One of many greatest struggles in any knowledge workforce is answering inquiries to and from a enterprise consumer perspective, “How do I discover X, Y, Z knowledge? The place do I get this? The place do I discover this report?” And even when knowledge groups do have that, they’ll ask, “Properly, the place’s it coming from? How do I get the underlying element of that info?” 

And when one thing goes incorrect, which it inevitably will, “How do I troubleshoot that?” And my expertise is that if there’s one little column on that report in PowerBI that’s damaged, a consumer will come and ask me, “Okay, what occurred?” 

And I don’t know, so I’ve to dig in. So that you open up the report, and it’s an archeological train to excavate from the report back to the pipelines, to the info units, to the web supply knowledge to determine that out. 

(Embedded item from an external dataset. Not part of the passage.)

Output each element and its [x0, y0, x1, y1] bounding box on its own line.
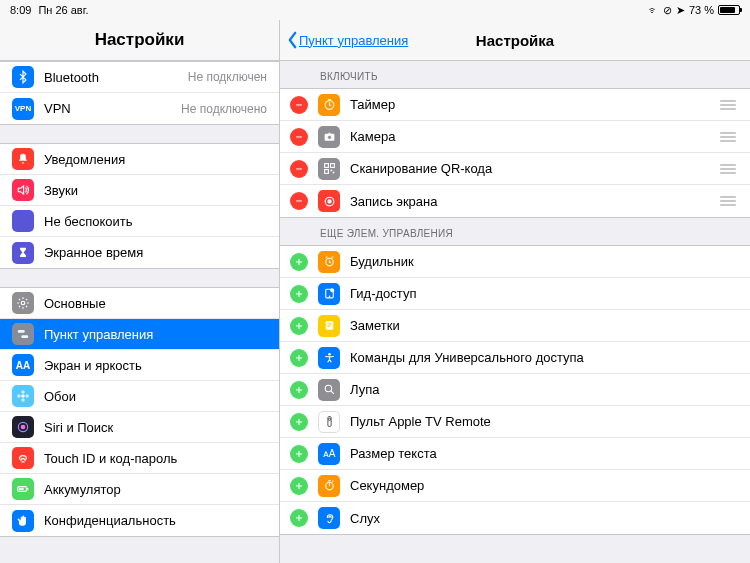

That’s all the time been a problem. And that in my view, is the true technical debt that weighs on each single knowledge workforce on the market. It’s the truth that there’s by no means a great way of dealing with that metadata. And it rears its ugly head, similar to each tech debt does, within the type of the workforce spending 80% of their time doing this, answering questions concerning the knowledge, determining how folks get entry to knowledge, and troubleshooting.

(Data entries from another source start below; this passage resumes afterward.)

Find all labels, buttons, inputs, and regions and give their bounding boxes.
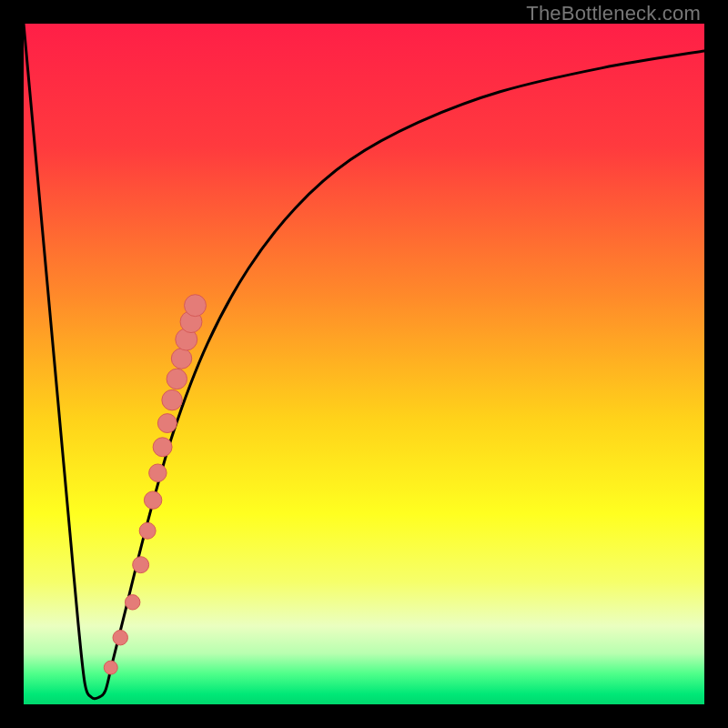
marker-dot <box>185 295 207 317</box>
marker-dot <box>171 349 191 369</box>
marker-dot <box>144 491 161 509</box>
marker-dot <box>167 369 187 389</box>
marker-dot <box>113 630 127 644</box>
chart-frame <box>0 0 728 728</box>
marker-dot <box>153 438 172 457</box>
plot-area <box>24 24 704 704</box>
marker-dot <box>149 464 167 481</box>
marker-dot <box>162 389 182 410</box>
marker-dot <box>104 661 117 674</box>
chart-svg <box>24 24 704 704</box>
marker-dot <box>157 414 177 433</box>
marker-dot <box>125 595 139 610</box>
marker-dot <box>139 522 156 539</box>
marker-dot <box>133 557 149 573</box>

I’ve seen the info groups can spend upwards of 80% of their time in reactive mode. And in the event you common it out, I’ve seen it’s normally a few good 40% or 50% of their time is spent answering questions. And that could be a elementary sink throughout all developer productiveness within the group. 

How do you get extra velocity? That’s the place Atlan comes into play. Possibly we are able to allow a enterprise consumer to reply the query themselves, or somebody like a knowledge analyst would have the ability to reply a query with out involving engineering groups. 

An engineering workforce can then deal with what they’re actually presupposed to do: Purchase extra knowledge, allow extra insights, and sit down with the enterprise customers that may assist collaborate in that dialogue about, “Hey, I’ve this concept, how do I allow this perception?” Reasonably than spending time answering the query of, “What went incorrect right here?” In order that’s the best way I see it, that’s the necessity, and to promote that want could be tough.

I introduced in Atlan as a result of it can assist our workforce be higher at dealing with knowledge. As soon as we onboard Atlan, that’s the productiveness I wish to get to, groups spending much less time answering questions, and spending extra time collaborating on knowledge. 

We’re additionally utilizing Atlan as a manner of making an authoritative set of datasets so customers would know which knowledge they’ll belief and use. We’re increasing our workforce to collaborate with different enterprise teams such that they’ll self-service their knowledge analytics and Atlan can be key to allow the collaboration mannequin between engineering and enterprise.

What made Atlan stand out out there to you and your workforce?

Right here’s the issue that I see within the market. Each single catalog resolution appears centered on simply the catalog, or they deal with different product traces which might be extensions of the catalog. Within the case of conventional knowledge catalogs like Alation, they deal with the truth that, “Hey, you’ll be able to democratize knowledge stewardship throughout the group. Your complete group may very well be stewarding knowledge.” That was the genesis of it. So it’s the Wikipedia strategy of information stewardship. 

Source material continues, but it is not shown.